**Exercise directions:** For this exercise, output exactly the lines from the opening line of the listing through the line with "DenmarkOpen", skipping pictures.

**Source information:**
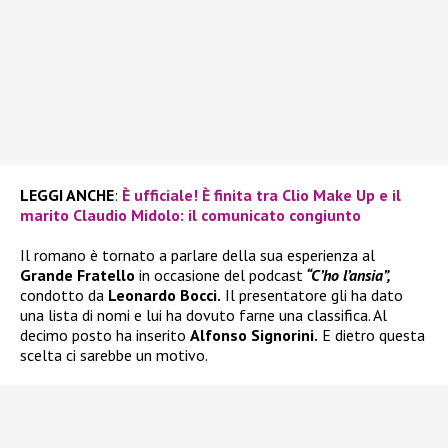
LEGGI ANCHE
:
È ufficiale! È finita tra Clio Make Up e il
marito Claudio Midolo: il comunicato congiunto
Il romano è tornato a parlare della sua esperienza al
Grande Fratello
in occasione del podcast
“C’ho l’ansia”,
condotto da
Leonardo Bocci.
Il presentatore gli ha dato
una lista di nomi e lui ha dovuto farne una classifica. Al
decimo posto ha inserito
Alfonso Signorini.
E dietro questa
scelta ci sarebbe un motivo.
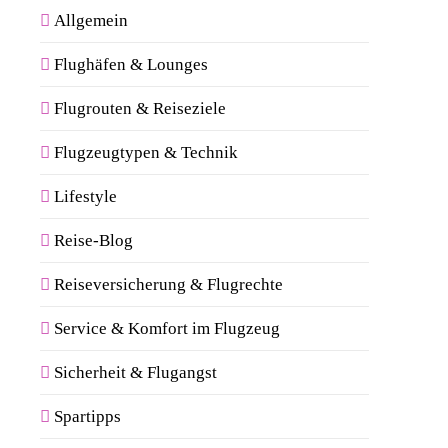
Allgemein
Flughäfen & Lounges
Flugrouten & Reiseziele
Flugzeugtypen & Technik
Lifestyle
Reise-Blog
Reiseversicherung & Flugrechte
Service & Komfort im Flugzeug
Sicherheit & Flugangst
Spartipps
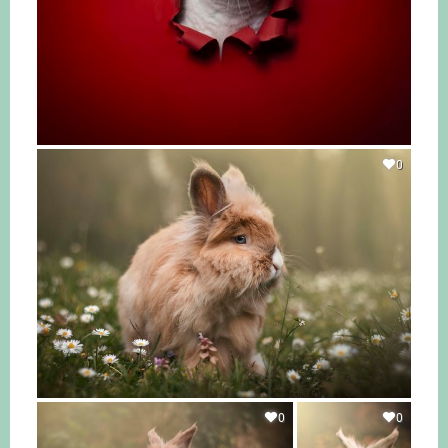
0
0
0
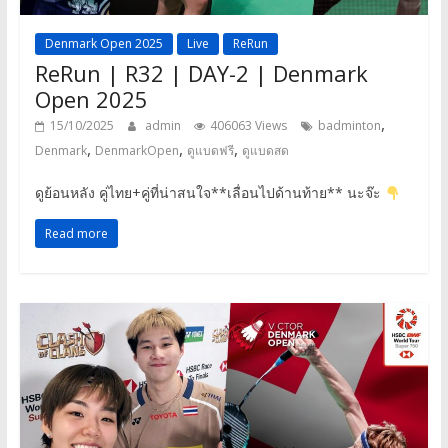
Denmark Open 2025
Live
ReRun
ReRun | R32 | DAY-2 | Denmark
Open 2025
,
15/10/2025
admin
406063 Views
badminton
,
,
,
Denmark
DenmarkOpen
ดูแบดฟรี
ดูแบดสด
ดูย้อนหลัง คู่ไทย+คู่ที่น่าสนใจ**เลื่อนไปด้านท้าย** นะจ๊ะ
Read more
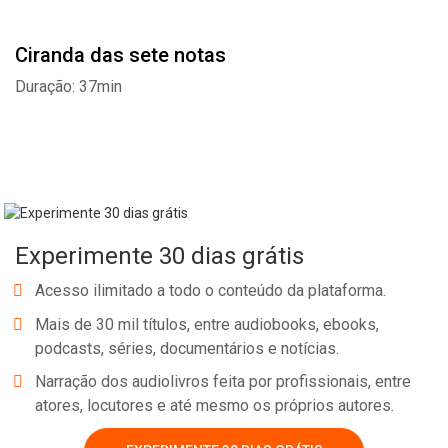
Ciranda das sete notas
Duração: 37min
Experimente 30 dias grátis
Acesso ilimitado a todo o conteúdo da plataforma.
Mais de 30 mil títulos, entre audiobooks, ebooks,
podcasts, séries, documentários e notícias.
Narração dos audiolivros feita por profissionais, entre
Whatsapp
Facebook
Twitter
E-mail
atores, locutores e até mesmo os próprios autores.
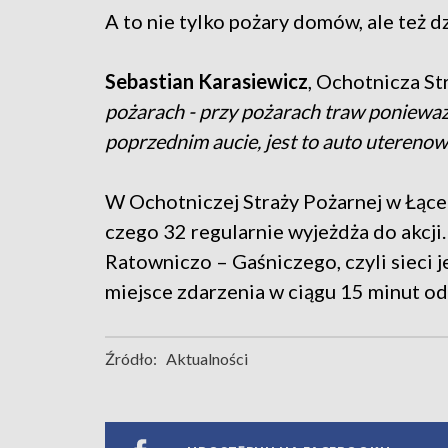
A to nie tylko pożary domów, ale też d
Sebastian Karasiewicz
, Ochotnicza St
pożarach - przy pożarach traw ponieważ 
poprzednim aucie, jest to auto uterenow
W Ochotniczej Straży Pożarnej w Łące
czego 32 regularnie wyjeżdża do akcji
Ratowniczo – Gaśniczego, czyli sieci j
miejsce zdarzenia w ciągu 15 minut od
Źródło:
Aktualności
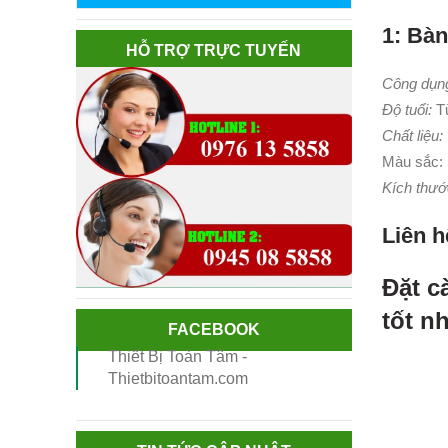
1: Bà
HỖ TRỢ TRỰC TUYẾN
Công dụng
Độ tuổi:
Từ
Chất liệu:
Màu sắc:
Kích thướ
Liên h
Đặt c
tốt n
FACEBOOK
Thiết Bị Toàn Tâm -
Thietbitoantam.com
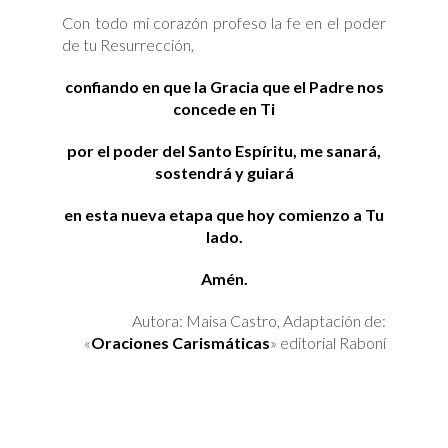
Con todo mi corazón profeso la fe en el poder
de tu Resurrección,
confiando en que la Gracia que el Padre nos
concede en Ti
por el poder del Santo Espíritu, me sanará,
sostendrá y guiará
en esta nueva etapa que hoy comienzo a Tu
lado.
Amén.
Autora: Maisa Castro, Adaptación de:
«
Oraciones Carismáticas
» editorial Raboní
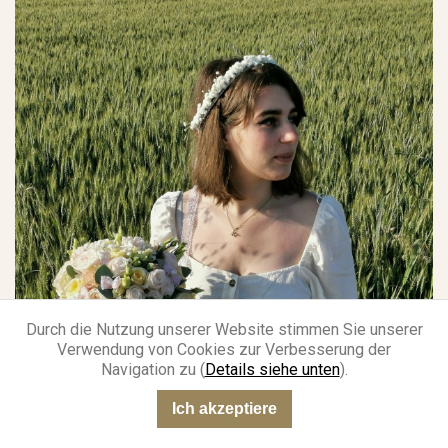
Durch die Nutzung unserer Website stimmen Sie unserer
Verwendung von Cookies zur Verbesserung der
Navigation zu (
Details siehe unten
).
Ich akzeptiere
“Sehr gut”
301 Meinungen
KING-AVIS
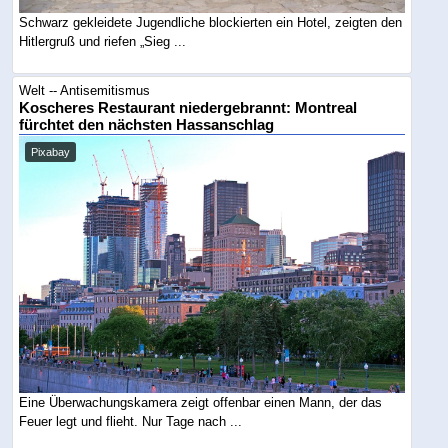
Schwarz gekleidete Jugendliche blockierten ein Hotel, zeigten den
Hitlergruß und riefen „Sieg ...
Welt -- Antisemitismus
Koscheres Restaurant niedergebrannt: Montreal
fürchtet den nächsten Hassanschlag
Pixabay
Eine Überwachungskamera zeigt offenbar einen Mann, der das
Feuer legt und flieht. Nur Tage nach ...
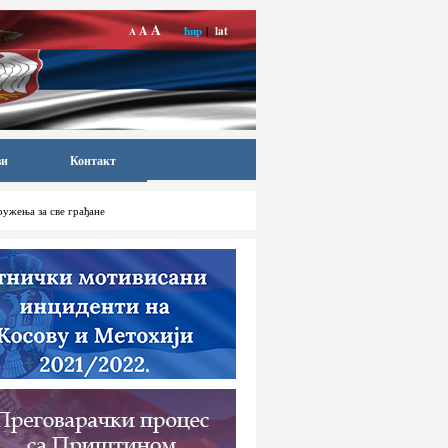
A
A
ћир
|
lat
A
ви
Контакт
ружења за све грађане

**Solution to this exercise:**
LEGGI ANCHE
:
È ufficiale! È finita tra Clio Make Up e il
marito Claudio Midolo: il comunicato congiunto
Il romano è tornato a parlare della sua esperienza al
Grande Fratello
in occasione del podcast
“C’ho l’ansia”,
condotto da
Leonardo Bocci.
Il presentatore gli ha dato
una lista di nomi e lui ha dovuto farne una classifica. Al
decimo posto ha inserito
Alfonso Signorini.
E dietro questa
scelta ci sarebbe un motivo.
Allgemein
Flughäfen & Lounges
Flugrouten & Reiseziele
Flugzeugtypen & Technik
Lifestyle
Reise-Blog
Reiseversicherung & Flugrechte
Service & Komfort im Flugzeug
Sicherheit & Flugangst
Spartipps
0
0
0
Denmark Open 2025
Live
ReRun
ReRun | R32 | DAY-2 | Denmark
Open 2025
,
15/10/2025
admin
406063 Views
badminton
,
,
,
Denmark
DenmarkOpen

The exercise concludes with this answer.